BM zirvesine Türkiye damgasını vurdu.
Ankara’nın iyi ilişkiler kurduğu Suriye Cumhurbaşkanı Şara’nın uluslararası arenadaki meşruiyetini garantiye aldı.
Ve tabii ki hepsinden önemlisi, Trump’ı, geçtiğimiz gün ilk aşamasına geçilen Gazze barış planına ikna etti.
Bunu ben söylemiyorum.
“Netanyahu’yu bana bırak Hamas’la sen konuş” taktiği izlediği anlaşılan ve sürecin her aşamasında Erdoğan’la telefon trafiği kuran Trump bizzat söylüyor.

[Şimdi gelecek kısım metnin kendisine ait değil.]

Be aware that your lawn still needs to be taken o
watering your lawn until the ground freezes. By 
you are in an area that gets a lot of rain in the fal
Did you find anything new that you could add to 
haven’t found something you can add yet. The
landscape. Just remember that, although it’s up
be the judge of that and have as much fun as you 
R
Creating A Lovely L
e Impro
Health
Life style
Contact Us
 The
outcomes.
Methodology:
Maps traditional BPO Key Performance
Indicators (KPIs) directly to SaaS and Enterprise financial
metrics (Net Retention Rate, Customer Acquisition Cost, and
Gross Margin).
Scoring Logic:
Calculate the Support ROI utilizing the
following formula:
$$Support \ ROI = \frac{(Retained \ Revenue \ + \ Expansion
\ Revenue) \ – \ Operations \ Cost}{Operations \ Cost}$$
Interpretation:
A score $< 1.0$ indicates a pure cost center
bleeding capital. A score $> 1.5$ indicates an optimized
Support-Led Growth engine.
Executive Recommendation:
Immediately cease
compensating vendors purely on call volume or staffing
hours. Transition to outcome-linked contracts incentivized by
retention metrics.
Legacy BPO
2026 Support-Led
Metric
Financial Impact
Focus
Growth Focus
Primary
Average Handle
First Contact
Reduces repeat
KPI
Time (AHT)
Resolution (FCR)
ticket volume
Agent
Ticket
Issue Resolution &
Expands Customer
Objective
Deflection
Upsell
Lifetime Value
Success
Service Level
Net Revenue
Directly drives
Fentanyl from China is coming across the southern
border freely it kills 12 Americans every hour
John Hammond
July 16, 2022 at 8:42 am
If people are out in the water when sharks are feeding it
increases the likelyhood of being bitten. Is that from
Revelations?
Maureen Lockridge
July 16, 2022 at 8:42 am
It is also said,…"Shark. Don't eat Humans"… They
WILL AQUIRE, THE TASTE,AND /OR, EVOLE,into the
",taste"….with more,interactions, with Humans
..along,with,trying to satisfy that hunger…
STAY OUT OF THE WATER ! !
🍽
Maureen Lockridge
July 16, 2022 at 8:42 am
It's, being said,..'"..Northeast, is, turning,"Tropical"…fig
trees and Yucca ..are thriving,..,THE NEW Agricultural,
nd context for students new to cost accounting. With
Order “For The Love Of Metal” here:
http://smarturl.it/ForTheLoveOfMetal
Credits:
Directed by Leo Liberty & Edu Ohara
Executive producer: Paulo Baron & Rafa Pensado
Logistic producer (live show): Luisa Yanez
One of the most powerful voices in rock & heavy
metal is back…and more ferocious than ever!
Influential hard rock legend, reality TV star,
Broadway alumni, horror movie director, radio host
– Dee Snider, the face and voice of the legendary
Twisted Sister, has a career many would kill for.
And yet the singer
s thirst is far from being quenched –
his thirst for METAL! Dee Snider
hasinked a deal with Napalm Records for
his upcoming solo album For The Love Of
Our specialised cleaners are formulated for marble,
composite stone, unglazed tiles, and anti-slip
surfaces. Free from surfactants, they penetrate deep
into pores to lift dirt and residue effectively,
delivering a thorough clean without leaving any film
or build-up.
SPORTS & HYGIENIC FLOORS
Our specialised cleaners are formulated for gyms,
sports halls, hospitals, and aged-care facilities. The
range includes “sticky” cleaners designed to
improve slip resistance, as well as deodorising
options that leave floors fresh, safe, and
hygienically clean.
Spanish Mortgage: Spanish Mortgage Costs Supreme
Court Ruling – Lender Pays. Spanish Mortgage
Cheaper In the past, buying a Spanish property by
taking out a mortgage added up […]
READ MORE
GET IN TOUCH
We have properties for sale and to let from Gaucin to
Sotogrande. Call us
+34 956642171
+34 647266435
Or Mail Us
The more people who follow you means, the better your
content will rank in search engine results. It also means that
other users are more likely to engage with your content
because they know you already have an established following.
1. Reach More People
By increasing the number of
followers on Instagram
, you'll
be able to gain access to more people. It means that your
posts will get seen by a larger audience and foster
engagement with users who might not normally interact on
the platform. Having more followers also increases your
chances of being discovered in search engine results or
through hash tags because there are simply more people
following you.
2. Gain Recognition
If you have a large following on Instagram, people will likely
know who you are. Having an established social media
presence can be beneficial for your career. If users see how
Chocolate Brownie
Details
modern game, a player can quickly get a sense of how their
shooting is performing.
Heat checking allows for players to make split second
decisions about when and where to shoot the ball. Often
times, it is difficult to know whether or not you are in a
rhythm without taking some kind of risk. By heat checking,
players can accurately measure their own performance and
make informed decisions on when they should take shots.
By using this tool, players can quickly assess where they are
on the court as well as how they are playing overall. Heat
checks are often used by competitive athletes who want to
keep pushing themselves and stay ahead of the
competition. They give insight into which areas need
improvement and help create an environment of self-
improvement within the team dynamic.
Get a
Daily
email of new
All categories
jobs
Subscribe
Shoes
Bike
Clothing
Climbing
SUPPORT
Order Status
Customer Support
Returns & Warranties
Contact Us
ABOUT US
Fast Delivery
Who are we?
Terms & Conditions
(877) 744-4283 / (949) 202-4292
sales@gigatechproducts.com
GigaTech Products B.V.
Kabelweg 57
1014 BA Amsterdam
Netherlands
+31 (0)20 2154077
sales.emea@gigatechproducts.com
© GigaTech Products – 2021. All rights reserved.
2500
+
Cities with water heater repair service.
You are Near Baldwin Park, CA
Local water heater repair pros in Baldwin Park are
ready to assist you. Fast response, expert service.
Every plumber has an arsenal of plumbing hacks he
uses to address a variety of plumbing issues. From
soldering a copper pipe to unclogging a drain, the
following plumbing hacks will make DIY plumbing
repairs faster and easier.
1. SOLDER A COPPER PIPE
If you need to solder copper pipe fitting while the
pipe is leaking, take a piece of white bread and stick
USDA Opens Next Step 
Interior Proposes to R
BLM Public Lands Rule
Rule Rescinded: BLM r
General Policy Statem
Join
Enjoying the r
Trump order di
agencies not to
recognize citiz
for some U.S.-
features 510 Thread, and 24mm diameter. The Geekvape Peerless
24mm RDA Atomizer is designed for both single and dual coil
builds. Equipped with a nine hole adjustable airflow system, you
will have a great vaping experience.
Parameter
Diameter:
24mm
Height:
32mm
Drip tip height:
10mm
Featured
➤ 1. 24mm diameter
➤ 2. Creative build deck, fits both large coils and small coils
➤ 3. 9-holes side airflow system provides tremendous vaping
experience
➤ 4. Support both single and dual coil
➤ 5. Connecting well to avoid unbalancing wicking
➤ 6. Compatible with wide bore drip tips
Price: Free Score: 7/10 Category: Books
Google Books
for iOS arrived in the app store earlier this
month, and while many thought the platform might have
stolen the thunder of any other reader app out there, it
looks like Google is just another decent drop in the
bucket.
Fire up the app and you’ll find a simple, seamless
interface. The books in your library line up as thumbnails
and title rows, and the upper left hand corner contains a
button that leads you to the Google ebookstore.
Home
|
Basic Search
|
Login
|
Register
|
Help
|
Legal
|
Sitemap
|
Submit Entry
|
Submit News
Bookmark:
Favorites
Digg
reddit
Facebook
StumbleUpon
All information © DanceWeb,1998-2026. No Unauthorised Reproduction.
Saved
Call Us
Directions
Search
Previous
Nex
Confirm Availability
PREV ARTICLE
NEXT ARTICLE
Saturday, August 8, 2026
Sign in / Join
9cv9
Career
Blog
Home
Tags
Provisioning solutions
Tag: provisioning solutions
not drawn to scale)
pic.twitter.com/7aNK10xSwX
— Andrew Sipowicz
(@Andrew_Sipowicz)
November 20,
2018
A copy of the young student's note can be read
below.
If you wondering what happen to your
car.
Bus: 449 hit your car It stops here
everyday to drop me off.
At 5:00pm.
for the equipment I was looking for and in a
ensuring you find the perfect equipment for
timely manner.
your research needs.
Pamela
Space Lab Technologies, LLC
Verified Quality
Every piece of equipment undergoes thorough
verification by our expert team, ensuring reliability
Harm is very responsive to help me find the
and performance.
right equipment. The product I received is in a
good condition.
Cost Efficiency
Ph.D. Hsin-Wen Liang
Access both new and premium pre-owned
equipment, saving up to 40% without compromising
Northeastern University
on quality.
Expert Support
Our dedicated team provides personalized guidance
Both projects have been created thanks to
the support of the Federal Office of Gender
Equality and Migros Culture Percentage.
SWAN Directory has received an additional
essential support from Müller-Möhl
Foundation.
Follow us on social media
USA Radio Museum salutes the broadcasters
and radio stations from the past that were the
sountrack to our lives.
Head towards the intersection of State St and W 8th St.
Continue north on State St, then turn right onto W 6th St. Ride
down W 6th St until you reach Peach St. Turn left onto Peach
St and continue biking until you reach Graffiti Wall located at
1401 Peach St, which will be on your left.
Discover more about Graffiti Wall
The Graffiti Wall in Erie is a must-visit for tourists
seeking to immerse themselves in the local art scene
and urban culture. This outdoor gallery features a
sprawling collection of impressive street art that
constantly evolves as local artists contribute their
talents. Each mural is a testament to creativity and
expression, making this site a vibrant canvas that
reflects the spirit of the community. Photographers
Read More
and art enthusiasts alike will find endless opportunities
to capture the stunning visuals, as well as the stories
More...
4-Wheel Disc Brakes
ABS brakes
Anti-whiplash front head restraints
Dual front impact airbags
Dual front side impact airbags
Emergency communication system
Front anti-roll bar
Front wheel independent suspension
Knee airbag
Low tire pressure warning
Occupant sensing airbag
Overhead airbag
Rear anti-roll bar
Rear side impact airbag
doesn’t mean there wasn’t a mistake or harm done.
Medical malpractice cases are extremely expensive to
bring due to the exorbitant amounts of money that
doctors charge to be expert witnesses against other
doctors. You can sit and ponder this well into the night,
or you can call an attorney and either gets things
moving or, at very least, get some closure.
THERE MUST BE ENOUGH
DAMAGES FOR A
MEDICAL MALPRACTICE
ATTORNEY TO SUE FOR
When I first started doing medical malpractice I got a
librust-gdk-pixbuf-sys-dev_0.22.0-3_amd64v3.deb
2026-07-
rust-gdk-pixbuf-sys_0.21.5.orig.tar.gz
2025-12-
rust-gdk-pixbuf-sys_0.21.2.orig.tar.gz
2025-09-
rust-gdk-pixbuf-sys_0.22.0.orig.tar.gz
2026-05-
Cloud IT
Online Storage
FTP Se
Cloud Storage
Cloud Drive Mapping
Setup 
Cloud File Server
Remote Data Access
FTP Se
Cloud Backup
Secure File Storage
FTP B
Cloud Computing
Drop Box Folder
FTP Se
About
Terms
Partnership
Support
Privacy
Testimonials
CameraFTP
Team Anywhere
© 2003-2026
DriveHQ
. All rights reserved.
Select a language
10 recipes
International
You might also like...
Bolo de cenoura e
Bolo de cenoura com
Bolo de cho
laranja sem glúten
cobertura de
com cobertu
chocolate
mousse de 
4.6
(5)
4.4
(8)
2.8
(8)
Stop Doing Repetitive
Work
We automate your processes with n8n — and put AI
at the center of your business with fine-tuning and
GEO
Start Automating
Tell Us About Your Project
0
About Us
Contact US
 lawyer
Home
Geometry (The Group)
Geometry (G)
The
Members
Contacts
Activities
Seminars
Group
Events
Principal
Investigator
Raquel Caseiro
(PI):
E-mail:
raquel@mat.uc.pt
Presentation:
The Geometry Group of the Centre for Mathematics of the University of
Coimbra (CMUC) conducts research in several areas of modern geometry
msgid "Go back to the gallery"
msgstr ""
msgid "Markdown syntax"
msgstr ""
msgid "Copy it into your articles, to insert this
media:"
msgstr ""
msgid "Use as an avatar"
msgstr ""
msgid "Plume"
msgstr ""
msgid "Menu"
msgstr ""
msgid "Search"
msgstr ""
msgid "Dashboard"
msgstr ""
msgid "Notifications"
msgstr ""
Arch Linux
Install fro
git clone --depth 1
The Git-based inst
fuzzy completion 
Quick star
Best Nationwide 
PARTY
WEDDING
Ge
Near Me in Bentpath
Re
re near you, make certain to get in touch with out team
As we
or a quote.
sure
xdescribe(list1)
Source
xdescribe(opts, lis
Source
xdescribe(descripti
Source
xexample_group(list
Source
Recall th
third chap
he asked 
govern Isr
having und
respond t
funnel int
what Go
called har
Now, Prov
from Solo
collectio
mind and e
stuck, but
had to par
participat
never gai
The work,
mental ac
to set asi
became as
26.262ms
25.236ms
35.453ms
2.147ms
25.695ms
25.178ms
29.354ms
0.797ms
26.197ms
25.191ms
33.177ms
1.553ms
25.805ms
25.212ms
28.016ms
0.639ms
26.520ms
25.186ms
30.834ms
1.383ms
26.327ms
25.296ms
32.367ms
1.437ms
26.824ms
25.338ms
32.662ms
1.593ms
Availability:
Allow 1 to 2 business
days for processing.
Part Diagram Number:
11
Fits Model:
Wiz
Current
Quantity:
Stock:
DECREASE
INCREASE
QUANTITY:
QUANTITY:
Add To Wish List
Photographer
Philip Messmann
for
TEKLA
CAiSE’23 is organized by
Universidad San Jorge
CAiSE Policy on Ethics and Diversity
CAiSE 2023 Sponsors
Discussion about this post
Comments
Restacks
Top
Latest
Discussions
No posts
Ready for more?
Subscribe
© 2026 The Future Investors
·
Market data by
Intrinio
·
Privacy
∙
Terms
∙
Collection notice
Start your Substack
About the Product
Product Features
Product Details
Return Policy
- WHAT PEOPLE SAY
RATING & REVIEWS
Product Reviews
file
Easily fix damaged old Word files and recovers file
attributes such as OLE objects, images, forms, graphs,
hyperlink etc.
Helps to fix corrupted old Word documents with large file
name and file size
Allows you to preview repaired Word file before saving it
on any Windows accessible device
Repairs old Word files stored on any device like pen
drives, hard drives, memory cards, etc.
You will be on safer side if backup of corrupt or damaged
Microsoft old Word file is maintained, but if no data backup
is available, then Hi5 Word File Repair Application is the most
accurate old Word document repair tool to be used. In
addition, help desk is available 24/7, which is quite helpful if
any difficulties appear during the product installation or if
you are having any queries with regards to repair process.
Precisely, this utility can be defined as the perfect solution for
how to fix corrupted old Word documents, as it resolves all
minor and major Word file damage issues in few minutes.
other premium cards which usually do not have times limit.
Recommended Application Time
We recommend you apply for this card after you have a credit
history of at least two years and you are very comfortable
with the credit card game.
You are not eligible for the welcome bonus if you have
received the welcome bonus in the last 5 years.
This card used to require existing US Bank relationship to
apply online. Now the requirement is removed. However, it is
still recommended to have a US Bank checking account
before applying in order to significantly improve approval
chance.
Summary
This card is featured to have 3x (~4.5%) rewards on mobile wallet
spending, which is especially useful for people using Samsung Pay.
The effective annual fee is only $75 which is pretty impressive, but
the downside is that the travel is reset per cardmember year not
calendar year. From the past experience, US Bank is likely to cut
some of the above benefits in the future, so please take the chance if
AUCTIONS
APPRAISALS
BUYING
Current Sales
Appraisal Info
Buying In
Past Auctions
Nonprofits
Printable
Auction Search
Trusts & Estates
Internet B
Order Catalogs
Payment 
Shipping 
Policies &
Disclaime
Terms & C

Umarız ki, Trump’la birlikte Erdoğan’ın da katılacağı Mısır’daki toplantıdan da Hamas’ın “tamam” dediği, Filistin halkının bayram ettiği plan mühürlenecek ve bunca çaba boşa gitmeyecek.
Erdoğan maratonun ABD etabının ardından 1 Eylül’de de TBMM açılış törenlerine katıldı.
CHP’nin boş bıraktığı Meclis’te kim varsa yan yana getirdi.
Ortaya çıkan sonucu, günlerdir tartışılan Meclis’teki o fotoğraflar net şekilde yansıtıyor:
CHP’yi yalnızlığa koşa koşa gönderdi.
PUTİN’İN ÖZRÜ
Atlantik dönüşünü Avrasya’yı ihmal etmek olmazdı. 7 Eylül’de Azerbaycan’daki Türk dünyası zirvesine katıldı.
Cumhurbaşkanı’nın aynı gün telefonda doğum gününü kutladığı Putin’in, bir gün sonra Aliyev’le buluşup “Uçağı biz düşürdük, özür dileriz” demesi, Trump’ın Netanyahu’yu Katar’dan özür dilemeye ikna etmesini akla getirmiyor mu?
ERDOĞAN’IN ŞANSI
Evet, Erdoğan işini şansa bırakan biri değil. Hedefine ulaşmak için dur durak bilmeden çalışıyor. Siyasi rakiplerinin işi çok zor.
Ama kabul edelim.
O yurt dışına çıkıp uluslararası arenada Türkiye’nin itibarını artırırken, küresel krizlerin çözümüne ortak olurken, Brüksel’de NATO zirvelerinde ülkenin iç siyasetini tartıştıran CHP ve lideri de işini epeyce kolaylaştırıyor.